Trump Makes His Most Unhinged Claim Yet About Kilmar Abrego Garcia
Donald Trump has a wild new theory about Kilmar Abrego Garcia’s tattoos.

Donald Trump has taken his tirade against immigrants with tattoos to new heights, baselessly claiming that Kilmar Abrego Garcia’s knuckle tattoos clearly associate him with MS-13.
“This is the man, Kilmar Abrego Garcia, that the Courts are trying to save from being deported?” the president wrote on Truth Social Monday night. “He was supposed to be, according to the Judge and the Democrats, a wonderful father from Maryland, but then they noticed he had ‘MS-13’ tattooed onto his knuckles (and lots of really bad stories about his past!).”
The post includes a photo of Trump holding up a photo of a hand, supposedly Abrego Garcia’s, with a marijuana leaf, smiley face, cross, and skull tattooed across the knuckles. On top of each individual tattoo is written M-S-1-3, the president’s way of explaining each tattoo clearly translates to an individual letter or number, which all together spell … MS-13?
“This is the gang that is, perhaps, the worst of them all. What is wrong with our Country?” Trump’s post concluded, leaving out any explanation for how he broke the tattoo code.

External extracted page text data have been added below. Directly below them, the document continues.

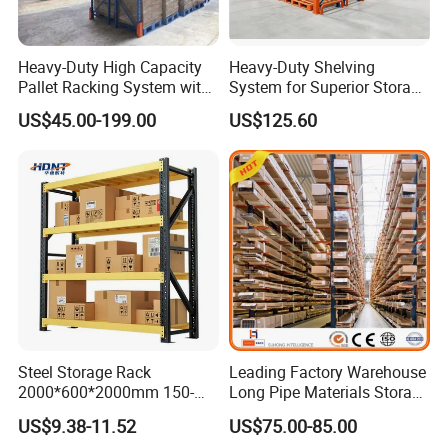
Heavy-Duty High Capacity
Heavy-Duty Shelving
Pallet Racking System with
System for Superior Storage
Steel Beams
and Organization
US$45.00-199.00
US$125.60
Steel Storage Rack
Leading Factory Warehouse
2000*600*2000mm 150-
Long Pipe Materials Storage
800kg Warehouse Shelving
Single Double Arm Heavy
US$9.38-11.52
US$75.00-85.00
Steel Storage Rack
Duty Steel Metal Shelf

Abrego Garcia was unlawfully deported to El Salvador last month due to an admitted “administrative error” by the Trump administration, though officials have since doubled down on unfounded claims that Abrego Garcia is part of MS-13. Now the president is resorting to one of his favorite, but most outrageous, justifications for deporting Latino men without due process: They have tattoos.
After he ignored court orders and deported 200 Venezuelan immigrants to a megaprison in El Salvador, Trump cited photos of their tattoos as proof that they were part of Tren de Aragua. One man had a tattoo of a rose and a skull; another had a tattoo of a soccer ball. Even if gang-affiliated tattoos were sufficient evidence to deport someone (they’re not), none of those are associated with Tren de Aragua. In fact, experts on the gang have revealed that Tren de Aragua does not have affiliation tattoos.
“The truth is that a tattoo identifying Tren de Aragua does not exist,” Ronna Rísquez, a Venezuelan journalist who published the definitive book on TdA, told The New Yorker at the start of the month. “Tren de Aragua does not use any tattoos as a form of gang identification; no Venezuelan gang does.”
Last week, the Supreme Court ordered the Trump administration to “facilitate” Abrego Garcia’s return, but all the administration has done is continue to push lies about the 29-year-old’s identity. A growing number of Democrats are traveling to El Salvador to push for his release.
“While Donald Trump continues to defy the Supreme Court, Kilmar Abrego Garcia is being held illegally in El Salvador after being wrongfully deported,” California Representative Robert Garcia said in a statement Monday. “That is why we’re here—to remind the American people that kidnapping immigrants and deporting them without due process is not how we do things in America.”